COLLECTED MATERIAL >>
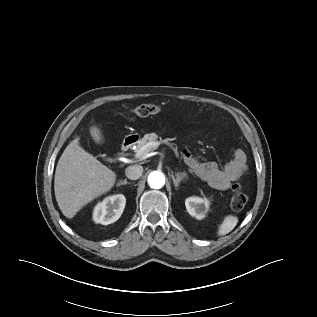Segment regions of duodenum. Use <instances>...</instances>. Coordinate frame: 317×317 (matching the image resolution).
<instances>
[{"label":"duodenum","mask_w":317,"mask_h":317,"mask_svg":"<svg viewBox=\"0 0 317 317\" xmlns=\"http://www.w3.org/2000/svg\"><path fill=\"white\" fill-rule=\"evenodd\" d=\"M137 141H138V137L135 135L126 137L122 143V147H121L122 151L127 152L136 144Z\"/></svg>","instance_id":"1"}]
</instances>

ASSIGNMENT >>
Return the material exactly as given above, picture-free.

RESPONSE TO THE EXERCISE >>
Segment regions of duodenum. Use <instances>...</instances>. Coordinate frame: 317×317 (matching the image resolution).
<instances>
[{"label":"duodenum","mask_w":317,"mask_h":317,"mask_svg":"<svg viewBox=\"0 0 317 317\" xmlns=\"http://www.w3.org/2000/svg\"><path fill=\"white\" fill-rule=\"evenodd\" d=\"M137 141H138V137L135 135L126 137L122 143V147H121L122 151L127 152L136 144Z\"/></svg>","instance_id":"1"}]
</instances>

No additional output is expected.